China cuts key interest rates for first time in 4 years
China's central bank has slashed its interest rates by 25 basis points in a move that has surprised the global markets today (June 7th).
The People's Bank of China (PBOC) has taken the action - which is the first cut since the financial crisis was at its zenith in 2008 - to shore up slackening economic expansion.
This flies in the face of the general consensus view of economists, who believed the central bank could refrain from a reduction in interest rated in 2012 and would slash the required reserve ratio of the nation's banking sector.
As a result of PBOC's decision, the benchmark one-year loan rate was cut by 25 per cent to 6.3 per cent, while deposit rates are down to 3.2 per cent from 3.5 per cent.
In addition, China - which is the world's second-largest economy - has delayed the implementation of tougher bank capital regulation amid fears such rules may have hurt lending.

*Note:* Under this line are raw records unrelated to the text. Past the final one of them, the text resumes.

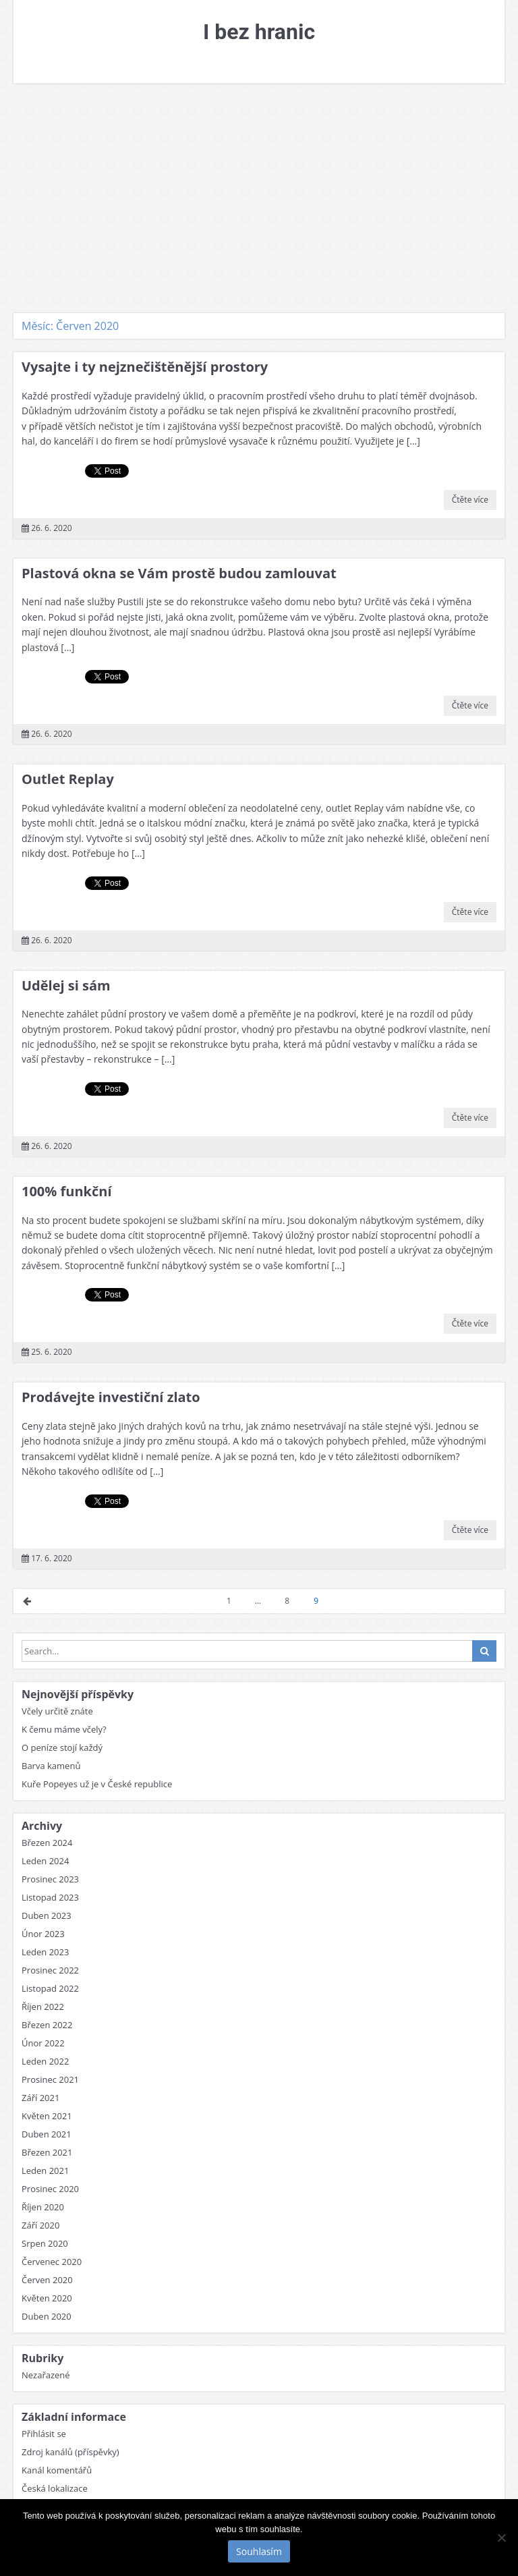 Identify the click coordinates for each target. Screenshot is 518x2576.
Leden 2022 (45, 2061)
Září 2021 (40, 2098)
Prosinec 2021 (50, 2079)
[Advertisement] (259, 198)
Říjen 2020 (43, 2207)
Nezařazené (46, 2375)
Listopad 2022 (50, 1988)
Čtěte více (470, 499)
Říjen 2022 (43, 2006)
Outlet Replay (68, 779)
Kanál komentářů (57, 2470)
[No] (501, 2537)
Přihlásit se (44, 2434)
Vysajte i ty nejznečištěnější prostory (145, 367)
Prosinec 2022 (50, 1970)
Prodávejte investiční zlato (111, 1397)
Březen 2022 (47, 2025)
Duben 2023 (46, 1915)
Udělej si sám (66, 985)
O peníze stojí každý (62, 1747)
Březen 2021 (47, 2152)
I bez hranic (259, 32)
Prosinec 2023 (50, 1879)
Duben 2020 (46, 2316)
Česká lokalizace (55, 2488)
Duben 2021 (46, 2134)
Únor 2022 (43, 2043)
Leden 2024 (45, 1861)
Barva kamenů (51, 1766)
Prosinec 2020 (50, 2189)
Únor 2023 (43, 1934)
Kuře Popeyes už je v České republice (97, 1784)
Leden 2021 (45, 2170)
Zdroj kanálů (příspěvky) (70, 2452)
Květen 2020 (47, 2298)
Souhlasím (259, 2551)
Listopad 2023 (50, 1897)
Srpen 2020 (45, 2243)
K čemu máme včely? (64, 1729)
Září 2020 (40, 2225)
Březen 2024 (47, 1843)
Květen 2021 (47, 2116)
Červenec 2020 (52, 2262)
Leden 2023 (45, 1952)
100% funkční (67, 1191)
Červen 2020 (47, 2280)
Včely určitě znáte (57, 1711)
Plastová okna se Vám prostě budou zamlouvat (179, 573) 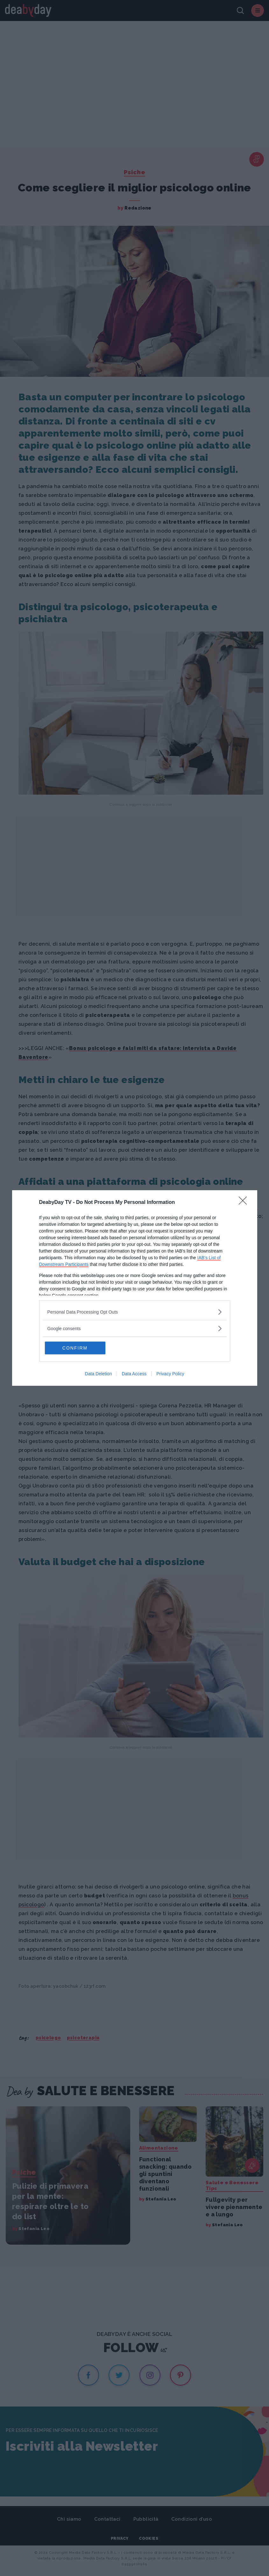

These guidelines have now been delayed until January 2013 and will increase the minimum cushion of capital a bank must keep in order to soak up losses on their loans.
China had originally proposed to introduce these rules at the start of this year and the postponement has ignited fears the move may curb lending at a time when decision-makers in Beijing have been trying to give growth a kick start amid slowdown in the country's economy.
This is the latest move in a series of attempts by the country to stimulate expansion.
The Chinese economy grew at an annual rate of 8.1 per cent in the first quarter of 2012, which is the slowest pace in nearly three years - but still faster compared with most countries.
At close today, the Hang Seng was up 0.8 per cent to an index value of 18678.2 points.